■ About this task ■
All of the records should be given again exactly as they appear.

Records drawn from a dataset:

- - - - - - -

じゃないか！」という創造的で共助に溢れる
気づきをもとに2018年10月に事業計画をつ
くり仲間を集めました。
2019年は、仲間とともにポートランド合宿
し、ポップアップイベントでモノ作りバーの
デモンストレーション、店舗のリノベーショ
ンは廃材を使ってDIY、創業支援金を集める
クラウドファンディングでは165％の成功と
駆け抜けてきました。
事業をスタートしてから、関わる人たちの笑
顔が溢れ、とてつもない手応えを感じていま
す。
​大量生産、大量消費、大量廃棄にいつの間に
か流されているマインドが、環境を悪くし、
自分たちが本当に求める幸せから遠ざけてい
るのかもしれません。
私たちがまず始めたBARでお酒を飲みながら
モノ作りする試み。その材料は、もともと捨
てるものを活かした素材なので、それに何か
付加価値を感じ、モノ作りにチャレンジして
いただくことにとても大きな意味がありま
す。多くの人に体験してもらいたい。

- - - - - - -

■ Solution ■
じゃないか！」という創造的で共助に溢れる
気づきをもとに2018年10月に事業計画をつ
くり仲間を集めました。
2019年は、仲間とともにポートランド合宿
し、ポップアップイベントでモノ作りバーの
デモンストレーション、店舗のリノベーショ
ンは廃材を使ってDIY、創業支援金を集める
クラウドファンディングでは165％の成功と
駆け抜けてきました。
事業をスタートしてから、関わる人たちの笑
顔が溢れ、とてつもない手応えを感じていま
す。
​大量生産、大量消費、大量廃棄にいつの間に
か流されているマインドが、環境を悪くし、
自分たちが本当に求める幸せから遠ざけてい
るのかもしれません。
私たちがまず始めたBARでお酒を飲みながら
モノ作りする試み。その材料は、もともと捨
てるものを活かした素材なので、それに何か
付加価値を感じ、モノ作りにチャレンジして
いただくことにとても大きな意味がありま
す。多くの人に体験してもらいたい。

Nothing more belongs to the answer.